The Marlins finalized their two-year, $16 million deal with right-hander Brad Ziegler on Friday, designating left-hander Elvis Araujo for assignment in the process. According to Clark Spencer of the Miami Herald, Araujo will play for the Chunichi Dragons of Nippon Professional Baseball in 2017.
The 25-year-old southpaw operated out of the Phillies’ bullpen in 2015 and 2016, posting a 5.60 ERA, 9.5 SO/9 and 5.6 BB/9 in 27 1/3 innings with Philadelphia last season. The Marlins claimed him off waivers in November when they were looking for an additional lefty to complement rookie left-hander Hunter Cervenka‘s efforts in the ‘pen. Now, however, it appears the club has changed their tune. Per Tim Healey of the Sun Sentinel, president of baseball operations Michael Hill isn’t looking for a set number of right- and left-handed relievers when it comes to the composition of his relief corps, telling reporters, “Handedness didn’t come into play as much as finding the highest quality [reliever].”

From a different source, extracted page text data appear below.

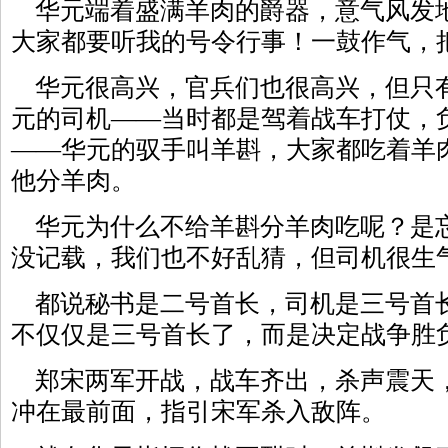
华元端着盛满羊肉的爵器，意气风发地
大家都要听我的号令行事！一鼓作气，
华元很高兴，官兵们也很高兴，但只
元的司机——当时都是驾着战车打仗，
——华元的驭手叫羊斟，大家都吃着羊
他分羊肉。
华元为什么不给羊斟分羊肉吃呢？是
没记载，我们也不好乱猜，但司机很生
都说秘书是二号首长，司机是三号首
不仅仅是三号首长了，而是决定战争胜
郑宋两军开战，战车齐出，杀声震天
冲在最前面，指引宋军杀入敌阵。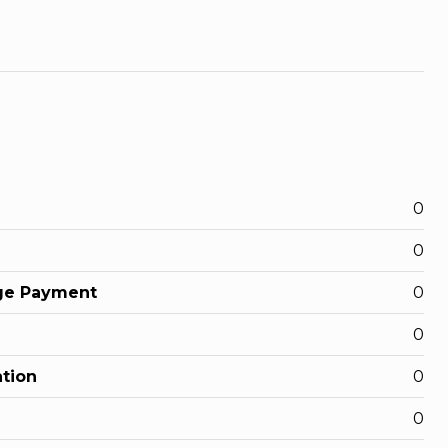
0
0
ge Payment
0
0
ation
0
0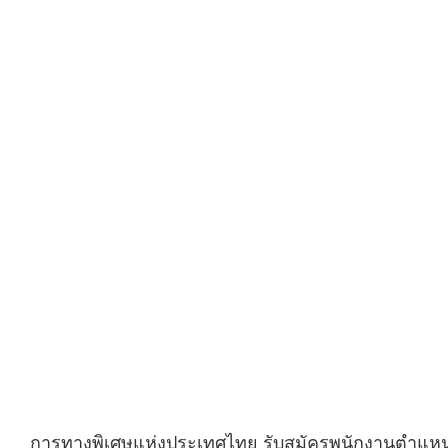
การทางพิเศษแห่งประเทศไทย รับสมัครพนักงานตำแหน่ง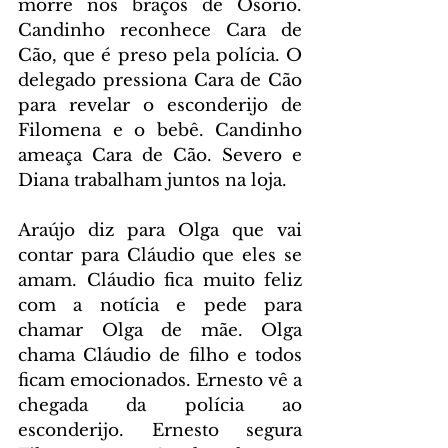
morre nos braços de Osório. 
Candinho reconhece Cara de 
Cão, que é preso pela polícia. O 
delegado pressiona Cara de Cão 
para revelar o esconderijo de 
Filomena e o bebê. Candinho 
ameaça Cara de Cão. Severo e 
Diana trabalham juntos na loja.
Araújo diz para Olga que vai 
contar para Cláudio que eles se 
amam. Cláudio fica muito feliz 
com a notícia e pede para 
chamar Olga de mãe. Olga 
chama Cláudio de filho e todos 
ficam emocionados. Ernesto vê a 
chegada da polícia ao 
esconderijo. Ernesto segura 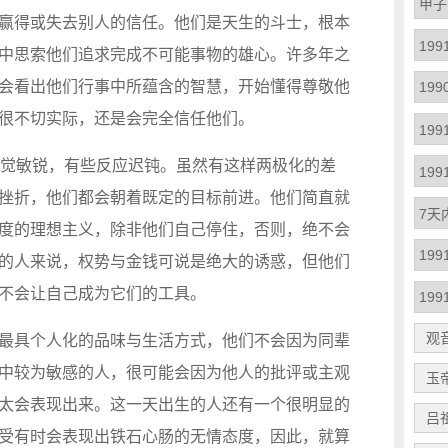
赢得或失去别人的信任。他们是天生的斗士，根本
中思索他们追求完成不可能事物的雄心。许多年之
会看出他们行事中所蕴含的智慧，开始懂得尊敬他
很不切实际，还是会完全信任他们。
感觉敏锐，有些反应迟钝。虽然有这样两极化的差
挫折，他们都会朝着既定的目标前进。他们简直就
度的理想主义，除非他们自己停住，否则，绝不会
的人来说，权势与金钱可说是绝大的诱惑，但他们
不会让自己成为它们的工具。
观
最具个人化的品味与生活方式，他们不会因为同辈
中较为敏感的人，很可能会因为他人的批评或主观
玉
太会表现出来。这一天出生的人还有一个很明显的
吕
受有时会表现出铁石心肠的无情态度，因此，就算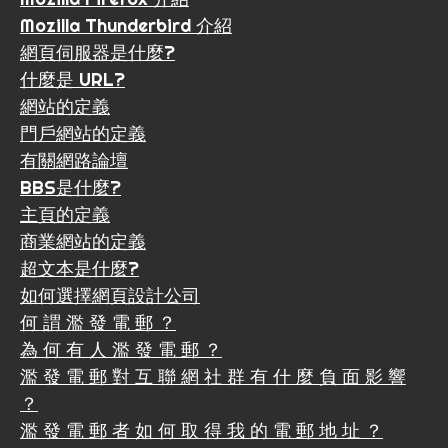
Mozilla Thunderbird 介紹
網頁伺服器是什麼?
什麼是 URL?
網站的定義
門戶網站的定義
有關網路論壇
BBS是什麼?
主頁的定義
商業網站的定義
超文本是什麼?
如何選擇網頁設計公司
何 謂 濫 發 電 郵 ？
為 何 有 人 濫 發 電 郵 ？
濫 發 電 郵 對 互 聯 網 社 群 有 什 麼 負 面 影 響
？
濫 發 電 郵 者 如 何 取 得 我 的 電 郵 地 址 ？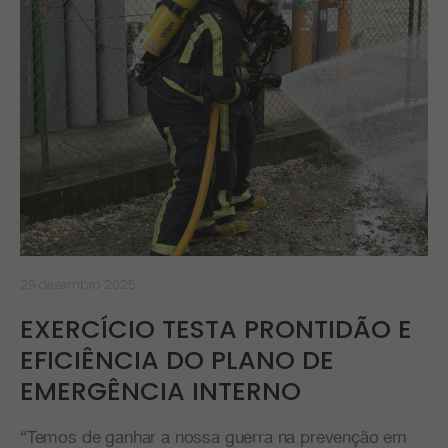
29 dezembro 2025
EXERCÍCIO TESTA PRONTIDÃO E
EFICIÊNCIA DO PLANO DE
EMERGÊNCIA INTERNO
“Temos de ganhar a nossa guerra na prevenção em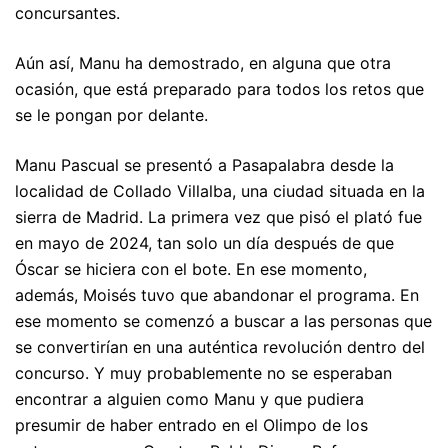
concursantes.
Aún así, Manu ha demostrado, en alguna que otra
ocasión, que está preparado para todos los retos que
se le pongan por delante.
Manu Pascual se presentó a Pasapalabra desde la
localidad de Collado Villalba, una ciudad situada en la
sierra de Madrid. La primera vez que pisó el plató fue
en mayo de 2024, tan solo un día después de que
Óscar se hiciera con el bote. En ese momento,
además, Moisés tuvo que abandonar el programa. En
ese momento se comenzó a buscar a las personas que
se convertirían en una auténtica revolución dentro del
concurso. Y muy probablemente no se esperaban
encontrar a alguien como Manu y que pudiera
presumir de haber entrado en el Olimpo de los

No contract details were given regarding Araujo’s deal with the Chunichi Dragons, but he is currently the only former major leaguer slated for the 2017 roster following the release of middle infielder Anderson Hernandez, right-hander Juan Jaime and left-hander Leyson Septimo.
Mets manager Terry Collins said on Wednesday, “It’s unlikely that [Steven Matz] will start the season with us.” The final spot in the Mets’ starting rotation will go to either Zack Wheeler or Seth Lugo, Newsday’s Marc Carig reports.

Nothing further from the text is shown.